**Problem requirements:** In the data below, find every line with the string "entenda" and pull it out.

**Extracted material:**
++++++++++

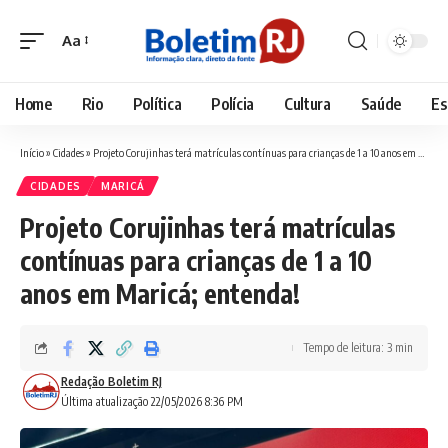
Aa
Font
Resizer
Home
Rio
Política
Polícia
Cultura
Saúde
Es
Início
»
Cidades
»
Projeto Corujinhas terá matrículas contínuas para crianças de 1 a 10 anos em Maricá; entenda!
CIDADES
MARICÁ
Projeto Corujinhas terá matrículas
contínuas para crianças de 1 a 10
anos em Maricá; entenda!
Tempo de leitura: 3 min
Redação Boletim RJ
Última atualização 22/05/2026 8:36 PM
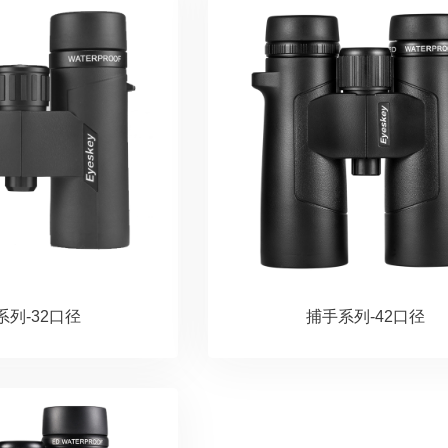
系列-32口径
捕手系列-42口径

++++++++++

**Your solution:**
Projeto Corujinhas terá matrículas contínuas para crianças de 1 a 10 anos em Maricá; entenda!
anos em Maricá; entenda!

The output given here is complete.